** REQUIRED ACTION **
Restate exactly the lines of the entries below, beginning with the first and ending with the line that holds "est disponible". Pictures are not copied.

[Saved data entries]
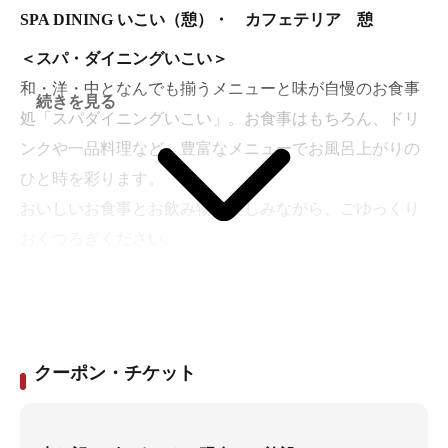
SPA DINING いこい（憩）・ カフェテリア 憩
＜スパ・ダイニングいこい＞
和・洋・中となんでも揃うメニューと味が自慢のお食事
続きを見る
処「スパダイニングいこい」。お食事はもちろん、ドリ
ンクや一品料理など、豊富なメニューでお風呂上がりの
ひと時を彩ります。
おいしいお食事とお飲み物を楽しみながら、ごゆっくり
おくつろぎください。
【営業時間】 11：00～23：00（ラストオーダー 22：30）
＜カフェテリア 憩＞
お食事以外に、お茶を楽しむスペースもございます。
クーポン・チケット
お風呂の後はカフェでまったりとしたリラックスタイム
をお過ごし下さい。軽食もご用意しております。お気軽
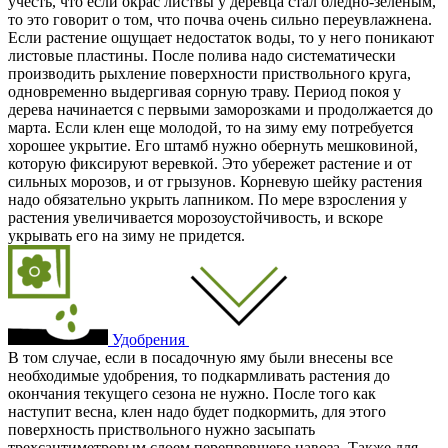
учесть, что если окрас листвы у деревца стал бледно-зеленым,
то это говорит о том, что почва очень сильно переувлажнена.
Если растение ощущает недостаток воды, то у него поникают
листовые пластины. После полива надо систематически
производить рыхление поверхности приствольного круга,
одновременно выдергивая сорную траву. Период покоя у
дерева начинается с первыми заморозками и продолжается до
марта. Если клен еще молодой, то на зиму ему потребуется
хорошее укрытие. Его штамб нужно обернуть мешковиной,
которую фиксируют веревкой. Это убережет растение и от
сильных морозов, и от грызунов. Корневую шейку растения
надо обязательно укрыть лапником. По мере взросления у
растения увеличивается морозоустойчивость, и вскоре
укрывать его на зиму не придется.
Удобрения
В том случае, если в посадочную яму были внесены все
необходимые удобрения, то подкармливать растения до
окончания текущего сезона не нужно. После того как
наступит весна, клен надо будет подкормить, для этого
поверхность приствольного нужно засыпать
трехсантиметровым слоем перепревшего навоза. Также для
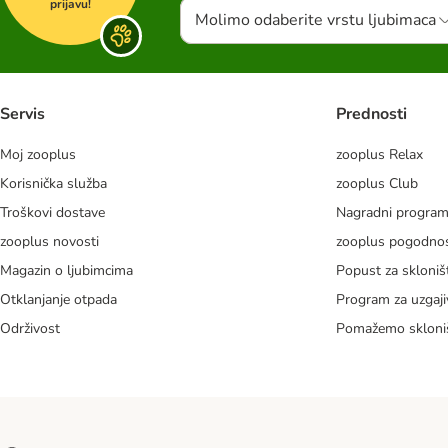
prijavu!
Molimo odaberite vrstu ljubimaca
Servis
Prednosti
Moj zooplus
zooplus Relax
Korisnička služba
zooplus Club
Troškovi dostave
Nagradni progra
zooplus novosti
zooplus pogodnos
Magazin o ljubimcima
Popust za skloniš
Otklanjanje otpada
Program za uzgaji
Održivost
Pomažemo skloni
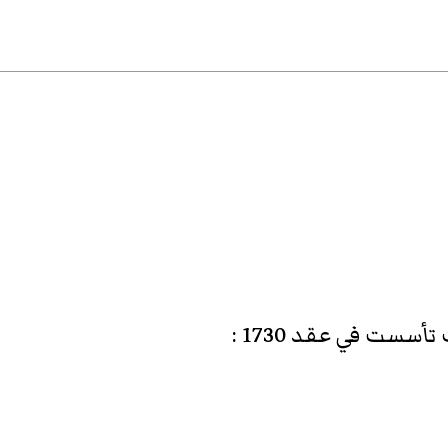
أسست في عقد 1730
:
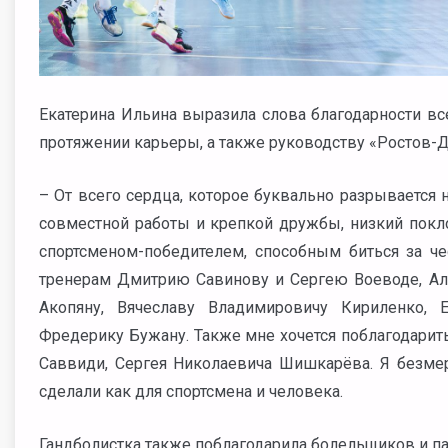
Екатерина Ильина выразила слова благодарности вс
протяжении карьеры, а также руководству «Ростов-Д
– От всего сердца, которое буквально разрывается н
совместной работы и крепкой дружбы, низкий покло
спортсменом-победителем, способным биться за ч
тренерам Дмитрию Савинову и Сергею Воеводе, Ал
Акопяну, Вячеславу Владимировичу Кириленко,
Фредерику Бужану. Также мне хочется поблагодарит
Саввиди, Сергея Николаевича Шишкарёва. Я безмер
сделали как для спортсмена и человека.
Гандболистка также поблагодарила болельщиков и па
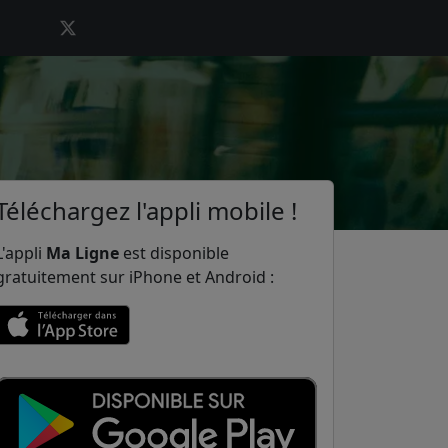
Téléchargez l'appli mobile !
L'appli
Ma Ligne
est disponible
gratuitement sur iPhone et Android :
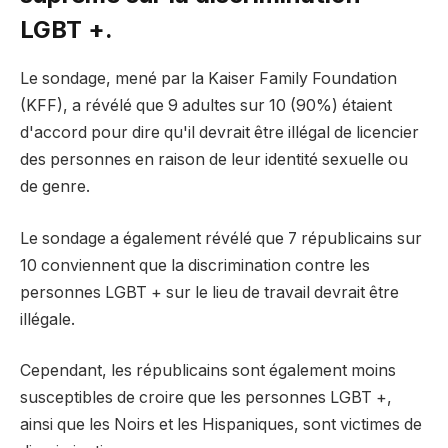
LGBT +.
Le sondage, mené par la Kaiser Family Foundation
(KFF), a révélé que 9 adultes sur 10 (90%) étaient
d'accord pour dire qu'il devrait être illégal de licencier
des personnes en raison de leur identité sexuelle ou
de genre.
Le sondage a également révélé que 7 républicains sur
10 conviennent que la discrimination contre les
personnes LGBT + sur le lieu de travail devrait être
illégale.
Cependant, les républicains sont également moins
susceptibles de croire que les personnes LGBT +,
ainsi que les Noirs et les Hispaniques, sont victimes de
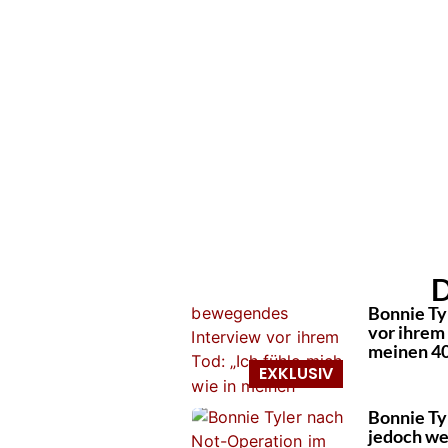
D
Bonnie Ty
vor ihrem 
meinen 4
Bonnie Tyl
jedoch we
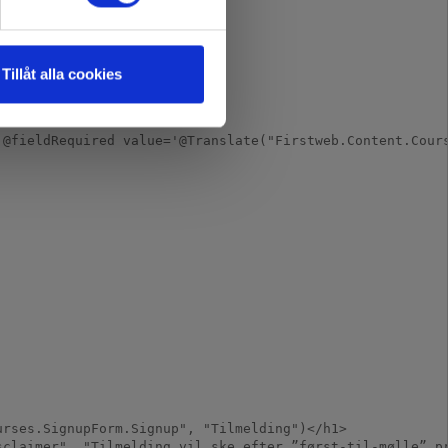
Tillåt alla cookies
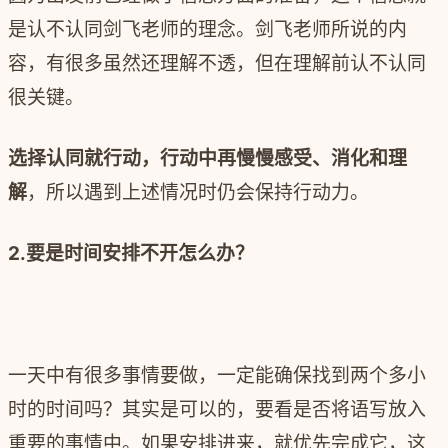
是认不认同剑飞老师的理念。剑飞老师所说的内
容，有很多虽然还理解不透，但在理解前认不认同
很关键。
选择认同就行动，行动中再慢慢感受、消化和理
解
，所以遇到上述情况时仍会保持行动力。
2.要是时间安排不开怎么办？
一天中有很多事情要做，一定能确保找到两个多小
时的时间吗？其实是可以的，要看是否将语写放入
重要的事情中。如果安排进来，就优先完成它，这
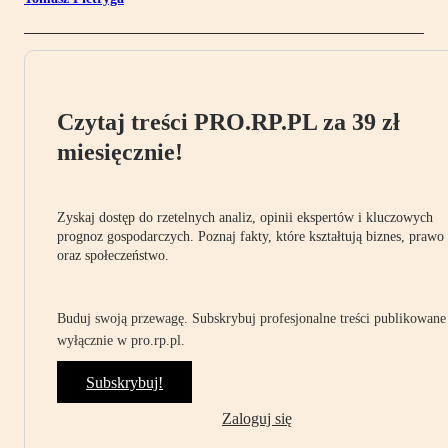
Czytaj treści PRO.RP.PL za 39 zł
miesięcznie!
Zyskaj dostęp do rzetelnych analiz, opinii ekspertów i kluczowych
prognoz gospodarczych. Poznaj fakty, które kształtują biznes, prawo
oraz społeczeństwo.
Buduj swoją przewagę. Subskrybuj profesjonalne treści publikowane
wyłącznie w pro.rp.pl.
Subskrybuj!
Zaloguj się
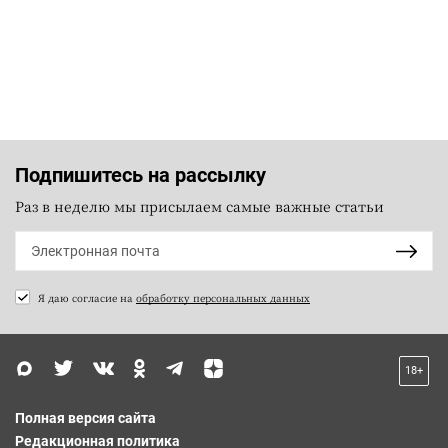
Подпишитесь на рассылку
Раз в неделю мы присылаем самые важные статьи
Я даю согласие на
обработку персональных данных
18+
Полная версия сайта
Редакционная политика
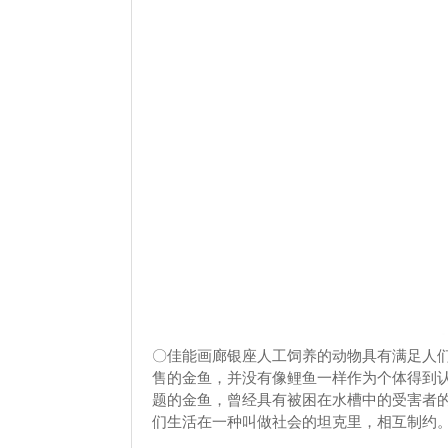
〇佳能画廊银座人工饲养的动物具有满足人
售的金鱼，并没有像鲤鱼一样作为个体得到
题的金鱼，曾经具有被困在水槽中的受害者的一
们生活在一种叫做社会的坦克里，相互制约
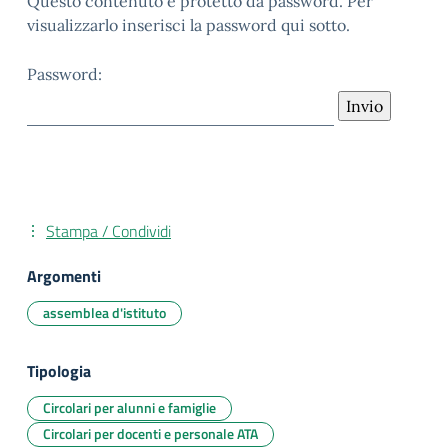
Questo contenuto è protetto da password. Per
visualizzarlo inserisci la password qui sotto.
Password:
Stampa / Condividi
Argomenti
assemblea d'istituto
Tipologia
Circolari per alunni e famiglie
Circolari per docenti e personale ATA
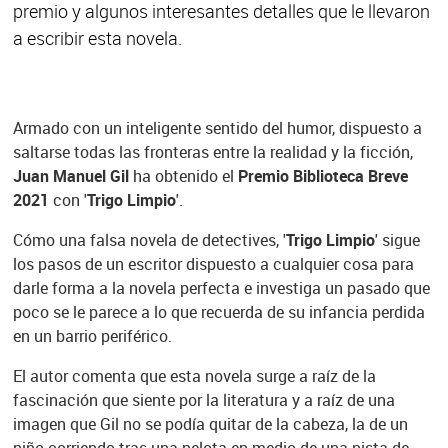
premio y algunos interesantes detalles que le llevaron
a escribir esta novela.
Armado con un inteligente sentido del humor, dispuesto a
saltarse todas las fronteras entre la realidad y la ficción,
Juan Manuel Gil
ha obtenido el
Premio Biblioteca Breve
2021
con '
Trigo Limpio
'.
Cómo una falsa novela de detectives, '
Trigo Limpio
' sigue
los pasos de un escritor dispuesto a cualquier cosa para
darle forma a la novela perfecta e investiga un pasado que
poco se le parece a lo que recuerda de su infancia perdida
en un barrio periférico.
El autor comenta que esta novela surge a raíz de la
fascinación que siente por la literatura y a raíz de una
imagen que Gil no se podía quitar de la cabeza, la de un
niño corriendo tras una pelota en medio de una pista de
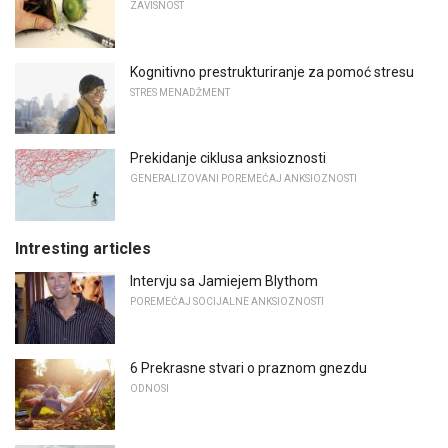
ZAVISNOST
Kognitivno prestrukturiranje za pomoć stresu
STRES MENADŽMENT
Prekidanje ciklusa anksioznosti
GENERALIZOVANI POREMEĆAJ ANKSIOZNOSTI
Intresting articles
Intervju sa Jamiejem Blythom
POREMEĆAJ SOCIJALNE ANKSIOZNOSTI
6 Prekrasne stvari o praznom gnezdu
ODNOSI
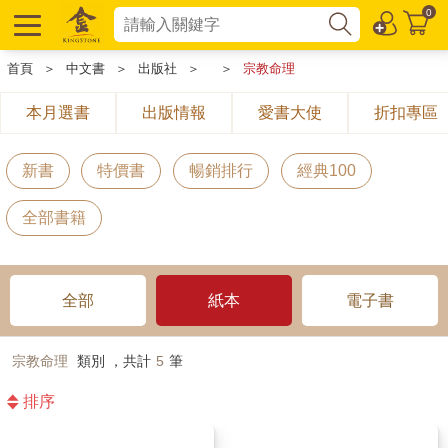
0
首頁
＞
中文書
＞
出版社
＞
＞
宗教命理
本月選書
出版情報
愛書大使
折扣專區
新書
特價書
暢銷排行
經典100
全部書籍
全部
紙本
電子書
宗教命理
類別 ，共計
5
筆
排序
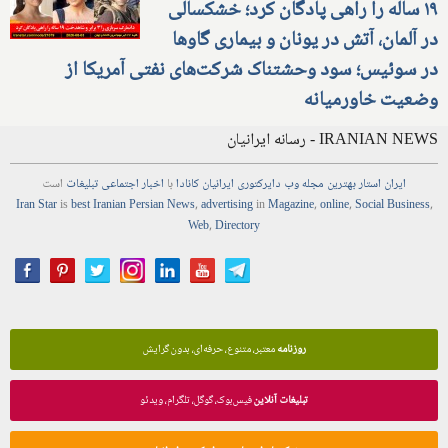
۱۹ ساله را راهی پادگان کرد؛ خشکسالی
در آلمان، آتش در یونان و بیماری گاوها
در سوئیس؛ سود وحشتناک شرکت‌های نفتی آمریکا از
وضعیت خاورمیانه
IRANIAN NEWS - رسانه ایرانیان
ایران استار
بهترین
مجله
وب
دایرکتوری
ایرانیان کانادا
با
اخبار
اجتماعی
تبلیغات
است
Iran Star
is
best Iranian Persian
News
,
advertising
in
Magazine
,
online
,
Social Business
,
Web
,
Directory
روزنامه
معتبر، متنوع، حرفه‌ای، بدون گرایش
تبلیغات آنلاین
فیس‌بوک، گوگل، تلگرام، ویدئو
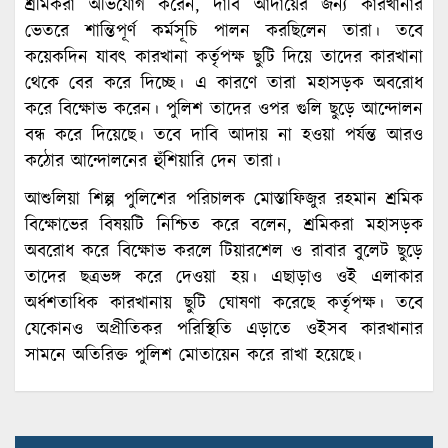
শ্রমিকরা অভিযোগ করেন, দাবি আদায়ের জন্য কারখানার
ভেতরে শান্তিপূর্ণ কর্মসূচি পালন করছিলেন তারা। তবে
কয়েকদিন যাবৎ কারখানা কর্তৃপক্ষ ছুটি দিয়ে তাদের কারখানা
থেকে বের করে দিচ্ছে। এ কারণে তারা মহাসড়ক অবরোধ
করে বিক্ষোভ করেন। পুলিশ তাদের ওপর গুলি ছুড়ে আন্দোলন
বন্ধ করে দিয়েছে। তবে দাবি আদায় না হওয়া পর্যন্ত আরও
কঠোর আন্দোলনের হুঁশিয়ারি দেন তারা।
আশুলিয়া শিল্প পুলিশের পরিচালক মোস্তাফিজুর রহমান শ্রমিক
বিক্ষোভের বিষয়টি নিশ্চিত করে বলেন, শ্রমিকরা মহাসড়ক
অবরোধ করে বিক্ষোভ করলে টিয়ারশেল ও রাবার বুলেট ছুড়ে
তাদের ছত্রভঙ্গ করে দেওয়া হয়। এছাড়াও ওই এলাকার
অর্ধশতাধিক কারখানায় ছুটি ঘোষণা করেছে কর্তৃপক্ষ। তবে
যেকোনও অপ্রীতিকর পরিস্থিতি এড়াতে ওইসব কারখানার
সামনে অতিরিক্ত পুলিশ মোতায়েন করে রাখা হয়েছে।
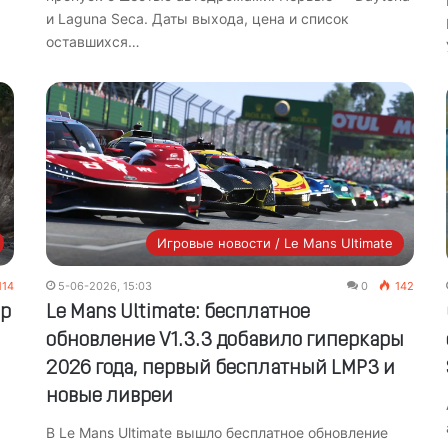
и Laguna Seca. Даты выхода, цена и список
оставшихся…
Игровые новости / Le Mans Ultimate
114
5-06-2026, 15:03
0
142
ер
Le Mans Ultimate: бесплатное
обновление V1.3.3 добавило гиперкары
2026 года, первый бесплатный LMP3 и
новые ливреи
В Le Mans Ultimate вышло бесплатное обновление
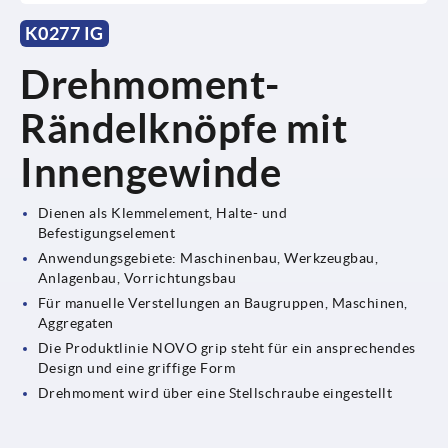
K0277 IG
Drehmoment-
Rändelknöpfe mit
Innengewinde
Dienen als Klemmelement, Halte- und
Befestigungselement
Anwendungsgebiete: Maschinenbau, Werkzeugbau,
Anlagenbau, Vorrichtungsbau
Für manuelle Verstellungen an Baugruppen, Maschinen,
Aggregaten
Die Produktlinie NOVO grip steht für ein ansprechendes
Design und eine griffige Form
Drehmoment wird über eine Stellschraube eingestellt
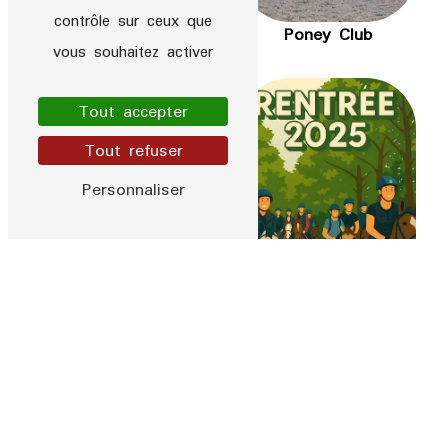
contrôle sur ceux que
Stage de poney
Poney Club
vous souhaitez activer
Tout accepter
Tout refuser
Personnaliser
Cours de cheval
Équitation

** ANSWER TO THE PROBLEM **
SPA DINING いこい（憩）・ カフェテリア 憩
＜スパ・ダイニングいこい＞
和・洋・中となんでも揃うメニューと味が自慢のお食事
続きを見る
処「スパダイニングいこい」。お食事はもちろん、ドリ
ンクや一品料理など、豊富なメニューでお風呂上がりの
ひと時を彩ります。
おいしいお食事とお飲み物を楽しみながら、ごゆっくり
おくつろぎください。
【営業時間】 11：00～23：00（ラストオーダー 22：30）
＜カフェテリア 憩＞
お食事以外に、お茶を楽しむスペースもございます。
クーポン・チケット
お風呂の後はカフェでまったりとしたリラックスタイム
をお過ごし下さい。軽食もご用意しております。お気軽
учесть, что если окрас листвы у деревца стал бледно-зеленым,
то это говорит о том, что почва очень сильно переувлажнена.
Если растение ощущает недостаток воды, то у него поникают
листовые пластины. После полива надо систематически
производить рыхление поверхности приствольного круга,
одновременно выдергивая сорную траву. Период покоя у
дерева начинается с первыми заморозками и продолжается до
марта. Если клен еще молодой, то на зиму ему потребуется
хорошее укрытие. Его штамб нужно обернуть мешковиной,
которую фиксируют веревкой. Это убережет растение и от
сильных морозов, и от грызунов. Корневую шейку растения
надо обязательно укрыть лапником. По мере взросления у
растения увеличивается морозоустойчивость, и вскоре
укрывать его на зиму не придется.
Удобрения
В том случае, если в посадочную яму были внесены все
необходимые удобрения, то подкармливать растения до
окончания текущего сезона не нужно. После того как
наступит весна, клен надо будет подкормить, для этого
поверхность приствольного нужно засыпать
трехсантиметровым слоем перепревшего навоза. Также для
prijavu!
Molimo odaberite vrstu ljubimaca
Servis
Prednosti
Moj zooplus
zooplus Relax
Korisnička služba
zooplus Club
Troškovi dostave
Nagradni progra
zooplus novosti
zooplus pogodnos
Magazin o ljubimcima
Popust za skloniš
Otklanjanje otpada
Program za uzgaji
Održivost
Pomažemo skloni
أسست في عقد 1730
:
Екатерина Ильина выразила слова благодарности вс
протяжении карьеры, а также руководству «Ростов-Д
– От всего сердца, которое буквально разрывается н
совместной работы и крепкой дружбы, низкий покло
спортсменом-победителем, способным биться за ч
тренерам Дмитрию Савинову и Сергею Воеводе, Ал
Акопяну, Вячеславу Владимировичу Кириленко,
Фредерику Бужану. Также мне хочется поблагодарит
Саввиди, Сергея Николаевича Шишкарёва. Я безмер
сделали как для спортсмена и человека.
Гандболистка также поблагодарила болельщиков и па
Téléchargez l'appli mobile !
L'appli
Ma Ligne
est disponible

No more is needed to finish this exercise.